Data Utilization & Security
Basic Approach
The Yamato Group stores and handles the important personal information of many customers. In order to continue operating our business sustainably in the future, we believe that it is essential to ensure information security. We are working to prevent the leakage of personal information by setting based on our Group Corporate Philosophy and Corporate Stance, which advocate the protection of personal information. Going forward, in addition to ensuring information security, we will also utilize big data obtained from vehicles nationwide to solve social issues and provide new value.

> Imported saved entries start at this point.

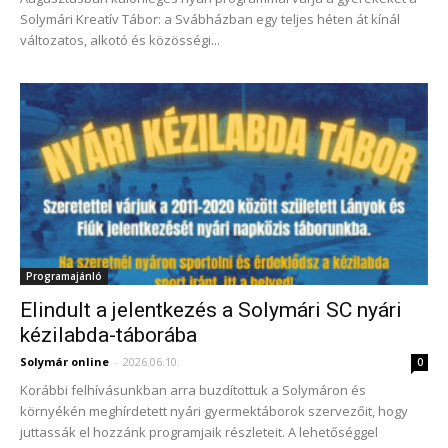
Solymári Kreatív Tábor: a Svábházban egy teljes héten át kínál
változatos, alkotó és közösségi...
Programajánló
Elindult a jelentkezés a Solymári SC nyári
kézilabda-táborába
Solymár online
-
2026.06.10.
0
Korábbi felhívásunkban arra buzdítottuk a Solymáron és
környékén meghírdetett nyári gyermektáborok szervezőit, hogy
juttassák el hozzánk programjaik részleteit. A lehetőséggel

Main Targets of the Sustainable Medium-Term Plans 2023
- Develop an infrastructure for creating businesses that utilize data to resolve social issues
- Achieve zero serious information security incidents
- Ensure 100% deployment of information security managers
at major organizations and 100% implementation of training for information managers
For detailed targets and results, please refer to Sustainability Strategies, Goals and Results.
Promotion Structure
In order to ensure information security, the Yamato Group has established a system to continuously supervise and handle information security-related matters, led by the Compliance and Risk Committee, chaired by the officer responsible for compliance and risk management. The Yamato Group business divisions that handle confidential information most frequently have also acquired ISO 27001 (ISMS) certifications.
For details of ISO 27001 certification status, please refer to ESG data.
Policies on Data Utilization and Security
As a custodian of customers' personal information, the Yamato Group considers it its social responsibility to protect information assets. We have therefore formulated the following information security policies.
Information Security Initiatives
The Yamato Group conducts information security training once a year, aiming for a 100% attendance rate. We also conduct regular internal and external audits at our ISO27001-compliant business locations. The risk of cyber-attacks from outside has increased in recent years, and we believe that countermeasures against cyber-attacks are an urgent issue. The Yamato Group has established a dedicated department (YAMATO CSIRT) to combat cyber-attacks, and is engaged in various preventive measures. In order to ensure safe and appropriate handling of personal information, we will continue striving to improve customer confidence by instilling rules on information security and expanding educational opportunities.
Data Utilization Initiatives
Enhancing Development of Digital Human Resources
In FY2021 the Yamato Group launched Yamato Digital Academy, an educational program designed to foster the development of digital human resources at an early stage, and is working to implement data-driven management throughout the Group.
A total of 135 employees participated in Yamato Digital Academy in fiscal 2022.
Enhancing Data Management
In addition to the development of human resources, we believe that quality control of data is also important in order to achieve the effective realization of data-driven management, and are enhancing data management to support this.
As part of this effort, we have launched the concierge function, an internal inquiry desk for data-related matters.
Selection for Digital Transformation Stocks
Yamato Holdings was selected for Digital Transformation Stocks (DX Stocks) 2023, which are jointly held by the Ministry of Economy, Trade and Industry, the Tokyo Stock Exchange, and the Information-technology Promotion Agency, Japan. DX Stocks select and introduce TSE-listed companies that create in-house systems for enhancing corporate value while promoting DX and displaying outstanding performance in utilizing digital technology.